DPCM 22 Marzo 2020

A volte, si ha l’impressione che sia tutto solo un brutto incubo, e che improvvisamente ci si possa svegliare nella nostra vecchia e noiosa vita di tutti i giorni…
Eccoci a commentare il quinto Decreto del Presidente del Consiglio dei Ministri in poco più di due settimane, oltre a due decreti-legge e a innumerevoli circolari, ordinanze e linee guida: DPCM 22 marzo 2020 - Ulteriori disposizioni attuative del decreto-legge 23 febbraio 2020, n. 6, recante misure urgenti in materia di contenimento e gestione dell'emergenza epidemiologica da COVID-19, applicabili sull'intero territorio nazionale.
In buona sostanza, per quanto d’interessa, il provvedimento sospende, fino al 03 aprile prossimo, le attività produttive non essenziali e non strategiche, a eccezione delle attività indicate nell’Allegato I al decreto. E qui si può già notare come l’elenco delle attività che possono proseguire nella produzione è veramente molto lungo. Ciò dipende sicuramente dall’estrema interdipendenza dei vari comparti produttivi, ma anche, probabilmente, da scelte di natura politica.
Di conseguenza, le aziende che si riconoscono nei comparti del citato Allegato I possono proseguire normalmente nelle attività, beninteso mettendo in atto le necessarie misure di sicurezza e di protezione per prevenire il rischio di contagio da coronavirus (ovvero il famoso “Protocollo condiviso” di cui ci siamo già occupati ampiamente).
E qui apriamo una parentesi: il citato “Protocollo condiviso” era un provvedimento a carattere sostanzialmente volontario e non cogente, ma ora, essendo richiamato in modo “imperativo” dall’articolo 1 comma 3 del citato DPCM - “Le imprese le cui attività non sono sospese rispettano i contenuti del protocollo condiviso (…)” – parrebbe assumere un carattere cogente. Abbiamo detto “parrebbe” perché, per la verità, ci troviamo nel mezzo di un labirinto giuridico: un “protocollo” avente il carattere di “raccomandazione” ai sensi del DPCM 11 marzo può trasformarsi in un “protocollo cogente” per effetto del DPCM 22 marzo, che non ha però abrogato o modificato il precedente DPCM 11 marzo, e che anzi prevede (articolo 2 comma 1) che le prescrizioni del DPCM 22 marzo si applicano “cumulativamente” a quelle del DPCM 11 marzo? Comunque sia, raccomandiamo una sostanziale applicazione del citato “Protocollo condiviso”, in ogni caso da adattare alle specifiche realtà.

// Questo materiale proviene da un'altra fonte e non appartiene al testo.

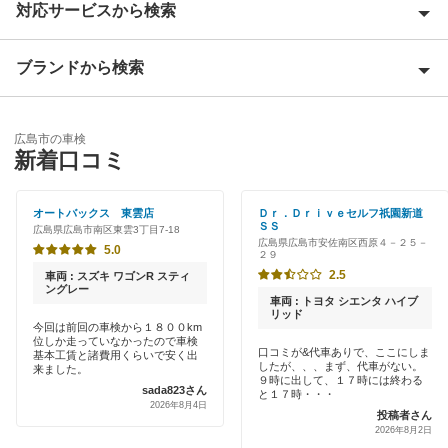
対応サービスから検索
広島市安芸区
広島市安佐北区
ブランドから検索
Award 受賞店
広島市安佐南区
優良店
ENEOS
広島市佐伯区
広島市の車検
特典あり
新着口コミ
「車検の速太郎」
広島市中区
早割りあり
オートバックス
オートバックス 東雲店
Ｄｒ．Ｄｒｉｖｅセルフ祇園新道
広島市西区
ＳＳ
広島県広島市南区東雲3丁目7-18
クレジットカードOK
広島県広島市安佐南区西原４－２５－
チャレンジ車検
5.0
２９
広島市東区
土日祝OK
2.5
車両 : スズキ ワゴンR スティ
出光リテール車検
ングレー
広島市南区
車両 : トヨタ シエンタ ハイブ
代車あり
リッド
今回は前回の車検から１８００km
伊藤忠エネクス
位しか走っていなかったので車検
口コミが&代車ありで、ここにしま
引取り・納車あり
閉じる
基本工賃と諸費用くらいで安く出
したが、、、まず、代車がない。
来ました。
車検のコバック
９時に出して、１７時には終わる
sada823さん
と１７時・・・
輸入車OK
2026年8月4日
ホリデー車検
投稿者さん
2026年8月2日
ハイブリッド車OK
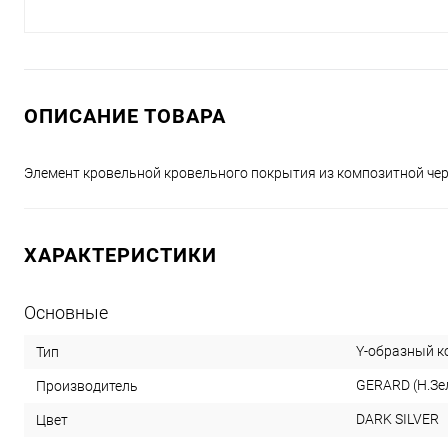
ОПИСАНИЕ ТОВАРА
Элемент кровельной кровельного покрытия из композитной че
ХАРАКТЕРИСТИКИ
Основные
Y-образный к
Тип
GERARD (Н.Зе
Производитель
DARK SILVER
Цвет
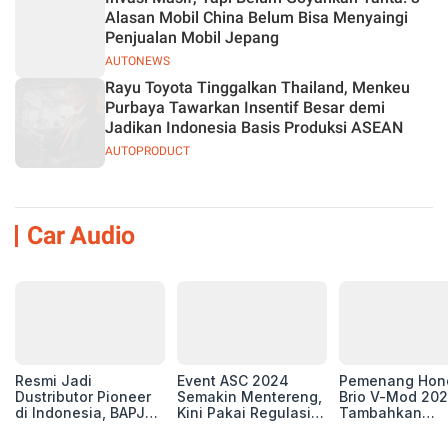
Alasan Mobil China Belum Bisa Menyaingi
Penjualan Mobil Jepang
AUTONEWS
Rayu Toyota Tinggalkan Thailand, Menkeu
Purbaya Tawarkan Insentif Besar demi
Jadikan Indonesia Basis Produksi ASEAN
AUTOPRODUCT
Car Audio
Resmi Jadi
Event ASC 2024
Pemenang Hon
Dustributor Pioneer
Semakin Mentereng,
Brio V-Mod 20
di Indonesia, BAPJ
Kini Pakai Regulasi
Tambahkan
Luncurkan 2 Head
International IASCA
Sentuhan Drift
Unit Baru!
Proporsionalita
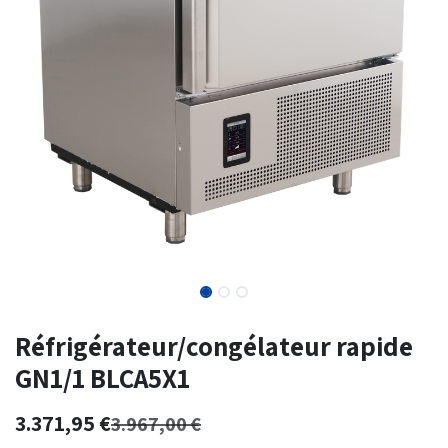
Réfrigérateur/congélateur rapide
GN1/1 BLCA5X1
3.371,95
€
3.967,00
€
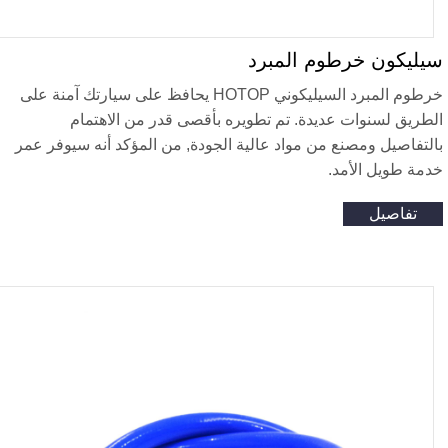
يليكون خرطوم المبرد
خرطوم المبرد السيليكوني HOTOP يحافظ على سيارتك آمنة على
لطريق لسنوات عديدة. تم تطويره بأقصى قدر من الاهتمام
التفاصيل ومصنع من مواد عالية الجودة, من المؤكد أنه سيوفر عمر
دمة طويل الأمد.
تفاصيل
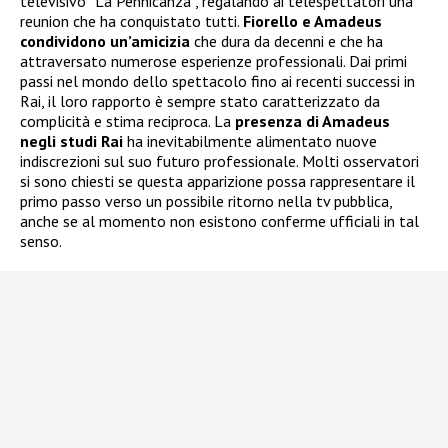
televisivo “La Pennicanza”, regalando ai telespettatori una
reunion che ha conquistato tutti.
Fiorello e Amadeus
condividono un’amicizia
che dura da decenni e che ha
attraversato numerose esperienze professionali. Dai primi
passi nel mondo dello spettacolo fino ai recenti successi in
Rai, il loro rapporto è sempre stato caratterizzato da
complicità e stima reciproca. La
presenza di Amadeus
negli studi Rai
ha inevitabilmente alimentato nuove
indiscrezioni sul suo futuro professionale. Molti osservatori
si sono chiesti se questa apparizione possa rappresentare il
primo passo verso un possibile ritorno nella tv pubblica,
anche se al momento non esistono conferme ufficiali in tal
senso.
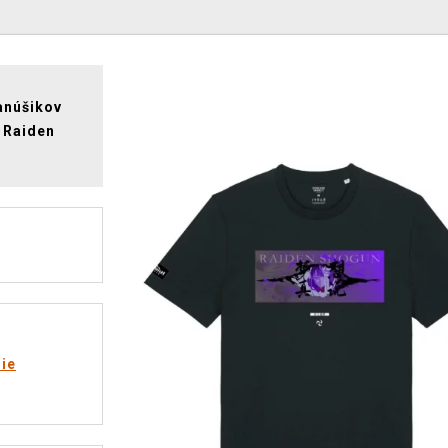
fanúšikov
a Raiden
rie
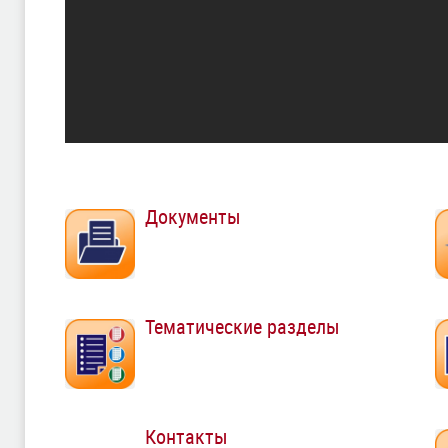
Документы
Тематические разделы
Контакты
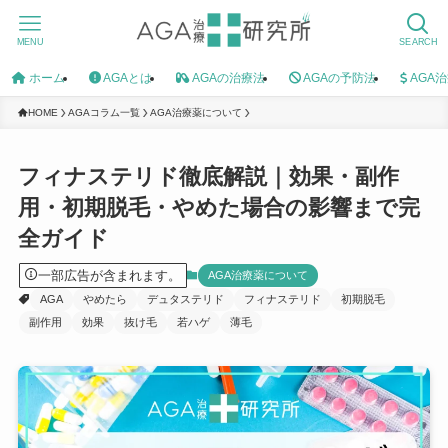
MENU
SEARCH
ホーム
AGAとは
AGAの治療法
AGAの予防法
AGA
HOME
AGAコラム一覧
AGA治療薬について
フィナステリド徹底解説｜効果・副作
用・初期脱毛・やめた場合の影響まで完
全ガイド
一部広告が含まれます。
AGA治療薬について
AGA
やめたら
デュタステリド
フィナステリド
初期脱毛
副作用
効果
抜け毛
若ハゲ
薄毛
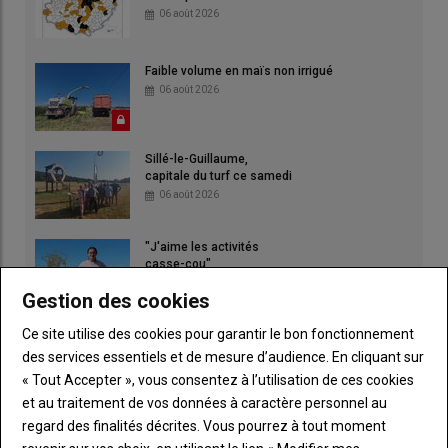
06 août 2026
Faible volume en maïs non irrigué
06 août 2026
Sillé-le-Guillaume,
capitale du turf ce samedi
06 août 2026
"J'aime les activités
casse-cou"
30 juillet 2026
Gestion des cookies
Ce site utilise des cookies pour garantir le bon fonctionnement
des services essentiels et de mesure d’audience. En cliquant sur
« Tout Accepter », vous consentez à l’utilisation de ces cookies
et au traitement de vos données à caractère personnel au
regard des finalités décrites. Vous pourrez à tout moment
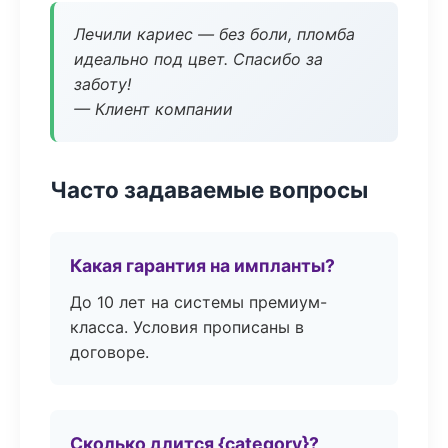
Лечили кариес — без боли, пломба
идеально под цвет. Спасибо за
заботу!
— Клиент компании
Часто задаваемые вопросы
Какая гарантия на импланты?
До 10 лет на системы премиум-
класса. Условия прописаны в
договоре.
Сколько длится {category}?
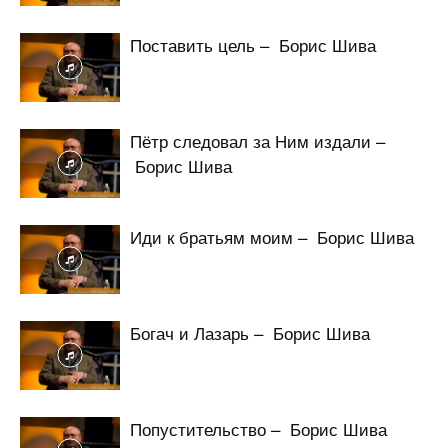
Поставить цель – Борис Шива
Пётр следовал за Ним издали –
Борис Шива
Иди к братьям моим – Борис Шива
Богач и Лазарь – Борис Шива
Попустительство – Борис Шива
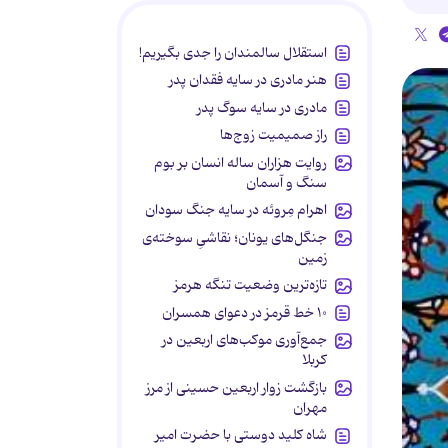
استقلال سالمندان را جدی بگیریم!
هنر مادری در سایه‌ فقدان پدر
مادری در سایه سوگ پدر
راز صمیمیت زوج‌ها
روایت هزاران ساله انسان بر بوم
سنگ و آسمان
اهرام مِروئه در سایه جنگ سودان
جنگل‌های یونان؛ نقاشیِ سوخته‌ی
زمین
تازه‌ترین وضعیت تنگه هرمز
۱۰ خط قرمز در دعوای همسران
جمع‌آوری موکب‌های اربعین در
کربلا
بازگشت زوار اربعین حسینی از مرز
مهران
شاه کلید دوستی با حضرت امیر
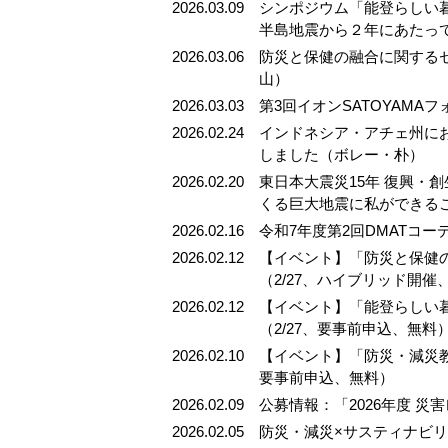
2026.03.09
シンポジウム「能登らしい
半島地震から２年にあたっ
2026.03.06
防災と保健の融合に関する
山）
2026.03.03
第3回イオンSATOYAM
2026.02.24
インドネシア・アチェ州に
しました（ボレー・朴）
2026.02.20
東日本大震災15年 復興・
くる巨大地震に私ができる
2026.02.16
令和7年度第2回DMATコ
2026.02.12
【イベント】「防災と保健
（2/27、ハイブリッド開
2026.02.12
【イベント】「能登らしい
（2/27、要事前申込、無料
2026.02.10
【イベント】「防災・減災教
要事前申込、無料）
2026.02.09
公募情報：「2026年度 
2026.02.05
防災・減災×サスティナビ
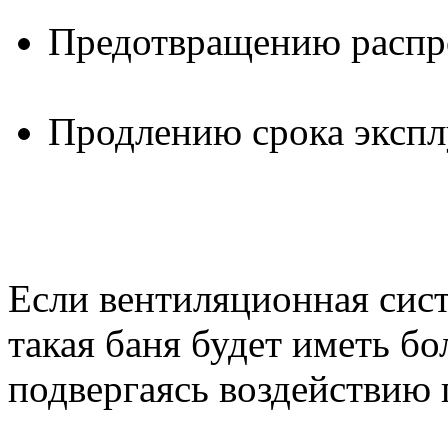
Предотвращению распро
Продлению срока экспл
Если вентиляционная сист
такая баня будет иметь б
подвергаясь воздействию 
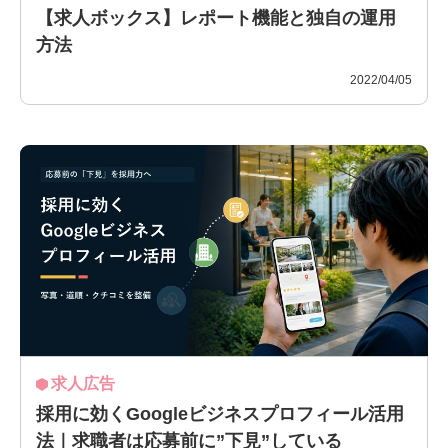
【求人ボックス】レポート機能と独自の運用
方法
2022/04/05
求人広告
採用に効くGoogleビジネスプロフィール活用
法｜求職者は応募前に”下見”している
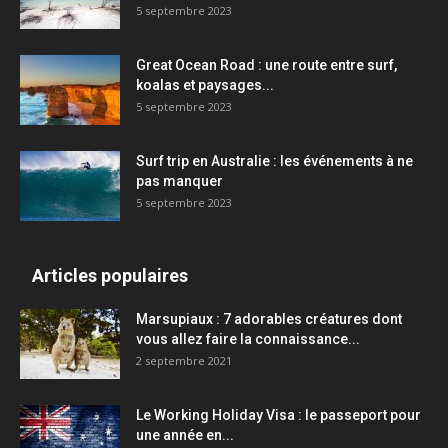
5 septembre 2023
Great Ocean Road : une route entre surf,
koalas et paysages...
5 septembre 2023
Surf trip en Australie : les événements à ne
pas manquer
5 septembre 2023
Articles populaires
Marsupiaux : 7 adorables créatures dont
vous allez faire la connaissance...
2 septembre 2021
Le Working Holiday Visa : le passeport pour
une année en...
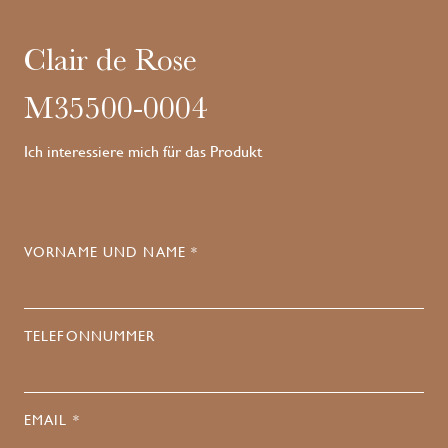
Clair de Rose
M35500-0004
Ich interessiere mich für das Produkt
VORNAME UND NAME *
TELEFONNUMMER
EMAIL *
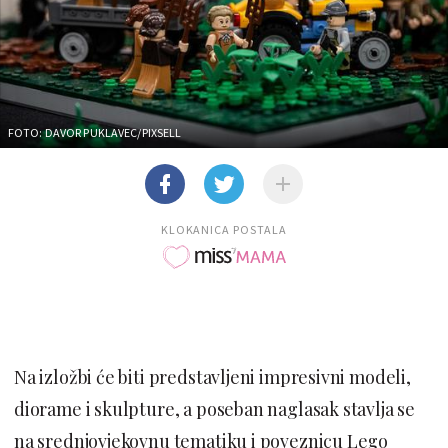
FOTO: DAVOR PUKLAVEC/PIXSELL
KLOKANICA POSTALA
Na izložbi će biti predstavljeni impresivni modeli,
diorame i skulpture, a poseban naglasak stavlja se
na srednjovjekovnu tematiku i poveznicu Lego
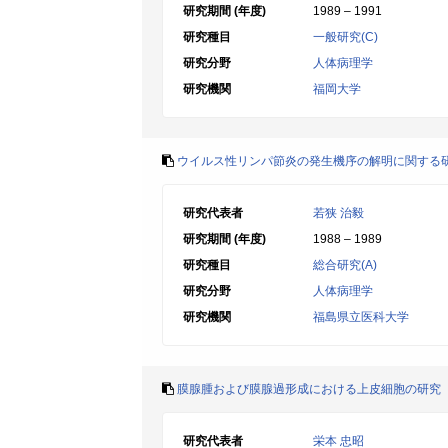
研究期間 (年度)
1989 – 1991
研究種目
一般研究(C)
研究分野
人体病理学
研究機関
福岡大学
ウイルス性リンパ節炎の発生機序の解明に関する研
研究代表者
若狭 治毅
研究期間 (年度)
1988 – 1989
研究種目
総合研究(A)
研究分野
人体病理学
研究機関
福島県立医科大学
膜腺腫および膜腺過形成における上皮細胞の研究
研究代表者
栄本 忠昭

Tornando al DPCM 22 marzo 2020, le aziende non comprese nell’Allegato I, che devono quindi sospendere le attività, hanno però tempo fino al 25 marzo per organizzare la chiusura, spedire o ricevere materiali etc.
Una deroga riguarda le aziende con impianti “in continuo”, la cui chiusura comporti “grave pregiudizio all’impianto stesso” o pericolo d’incidente. In tal caso, l’azienda deve comunicare il mantenimento dell’attività produttiva al Prefetto.
Analogamente, possono proseguire le attività le aziende che, pur non comprese nell’Allegato I, “sono funzionali ad assicurare la continuità delle filiere delle attività di cui all’Allegato I”, sempre con contestuale comunicazione al Prefetto.
Si evidenzia inoltre che “Le attività professionali non sono sospese”, nel rispetto delle misure di sicurezza e di protezione per prevenire il rischio di contagio da coronavirus.
Il decreto precisa che le attività di cui all’Allegato I potrebbe essere soggetto a modifiche, e le roventi polemiche politiche e sindacali in atto non escludono di certo possibili variazioni.